**WHAT YOU NEED TO DO**
Find every line in the data that contains the word "Layered". Return each of those lines.

**PROVIDED DATA**
=== Begin Enclosure ===

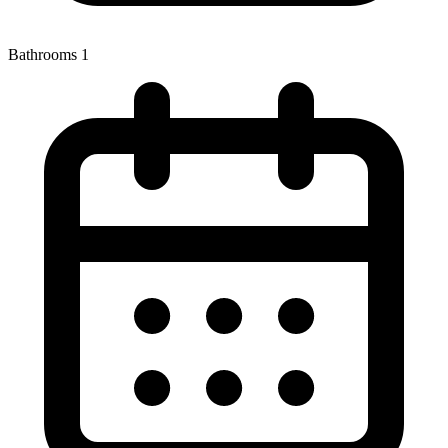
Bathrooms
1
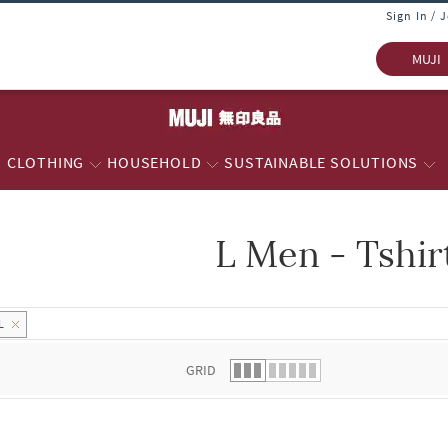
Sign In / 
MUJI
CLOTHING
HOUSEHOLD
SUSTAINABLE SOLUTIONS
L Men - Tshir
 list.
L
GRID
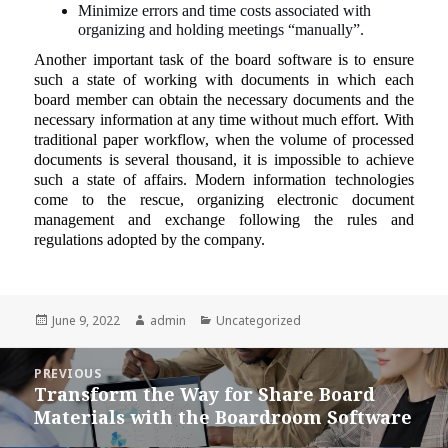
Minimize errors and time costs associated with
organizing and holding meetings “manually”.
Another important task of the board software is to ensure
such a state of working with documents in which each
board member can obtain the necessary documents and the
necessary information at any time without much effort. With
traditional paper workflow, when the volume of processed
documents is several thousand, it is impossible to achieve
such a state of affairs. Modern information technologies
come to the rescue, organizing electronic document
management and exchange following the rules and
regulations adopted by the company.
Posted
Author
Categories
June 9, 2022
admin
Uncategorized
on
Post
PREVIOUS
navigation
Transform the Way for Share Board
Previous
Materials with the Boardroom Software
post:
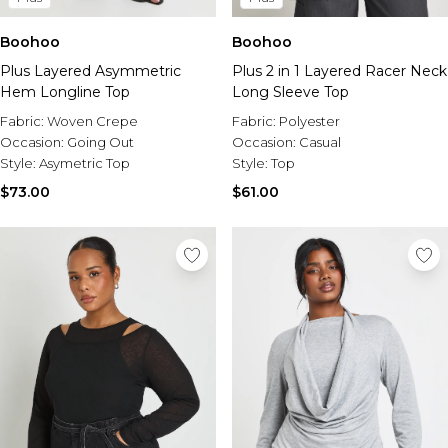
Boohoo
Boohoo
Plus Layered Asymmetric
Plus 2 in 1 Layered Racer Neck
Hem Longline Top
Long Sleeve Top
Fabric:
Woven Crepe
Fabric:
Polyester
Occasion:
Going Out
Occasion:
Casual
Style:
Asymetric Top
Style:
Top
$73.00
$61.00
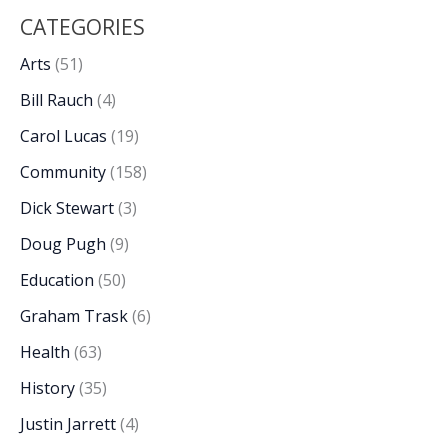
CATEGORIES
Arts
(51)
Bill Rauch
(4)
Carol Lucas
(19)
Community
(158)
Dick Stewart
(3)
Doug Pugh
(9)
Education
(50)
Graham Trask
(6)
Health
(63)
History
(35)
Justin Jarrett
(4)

=== End Enclosure ===

**ANSWER AREA**
Plus Layered Asymmetric
Plus 2 in 1 Layered Racer Neck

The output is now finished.